* [What you need to do]: Give back the line below containing "Recent Expressions" and every later line, exactly.

* [Supplied records]:
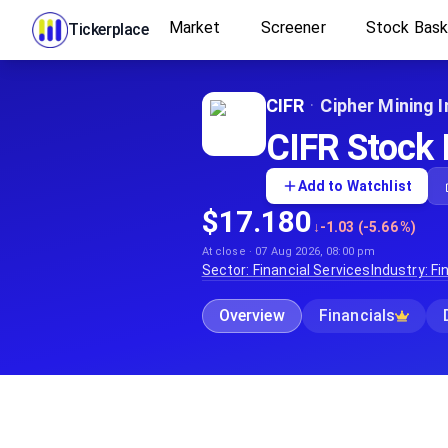
Market
Screener
Stock Bas
Tickerplace
CIFR
·
Cipher Mining I
CIFR Stock P
Add to Watchlist
$17.180
↓
-1.03 (-5.66%)
At close · 07 Aug 2026, 08:00 pm
Sector:
Financial Services
Industry:
Fi
Overview
Financials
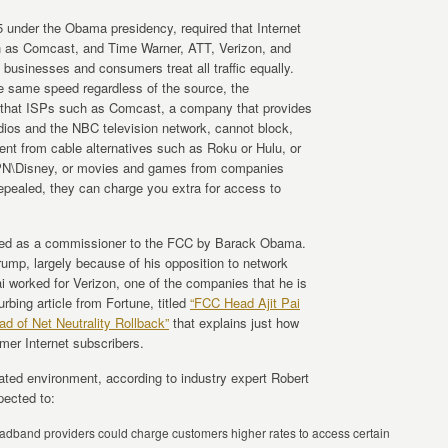
5 under the Obama presidency, required that Internet
h as Comcast, and Time Warner, ATT, Verizon, and
 businesses and consumers treat all traffic equally.
the same speed regardless of the source, the
 that ISPs such as Comcast, a company that provides
ios and the NBC television network, cannot block,
tent from cable alternatives such as Roku or Hulu, or
SPN\Disney, or movies and games from companies
epealed, they can charge you extra for access to
nted as a commissioner to the FCC by Barack Obama.
mp, largely because of his opposition to network
ai worked for Verizon, one of the companies that he is
rbing article from Fortune, titled
“FCC Head Ajit Pai
d of Net Neutrality Rollback”
that explains just how
mer Internet subscribers.
ulated environment, according to industry expert Robert
ected to:
dband providers could charge customers higher rates to access certain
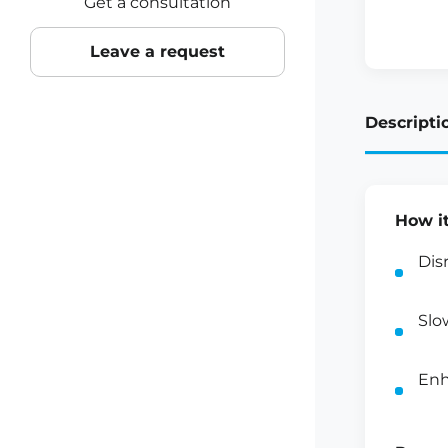
Get a consultation
Leave a request
Descripti
How i
Dis
Slo
Enh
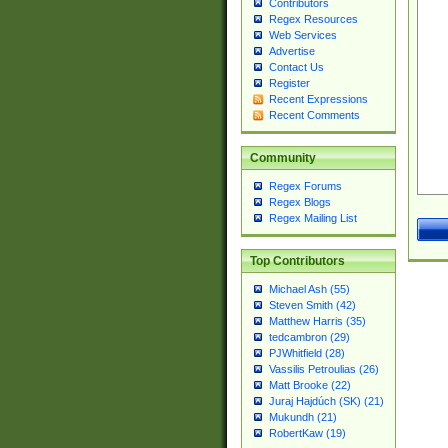
Contributors
Regex Resources
Web Services
Advertise
Contact Us
Register
Recent Expressions
Recent Comments
Community
Regex Forums
Regex Blogs
Regex Mailing List
Top Contributors
Michael Ash (55)
Steven Smith (42)
Matthew Harris (35)
tedcambron (29)
PJWhitfield (28)
Vassilis Petroulias (26)
Matt Brooke (22)
Juraj Hajdúch (SK) (21)
Mukundh (21)
RobertKaw (19)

* [Written answer]:
Recent Expressions
Recent Comments
Community
Regex Forums
Regex Blogs
Regex Mailing List
Top Contributors
Michael Ash (55)
Steven Smith (42)
Matthew Harris (35)
tedcambron (29)
PJWhitfield (28)
Vassilis Petroulias (26)
Matt Brooke (22)
Juraj Hajdúch (SK) (21)
Mukundh (21)
RobertKaw (19)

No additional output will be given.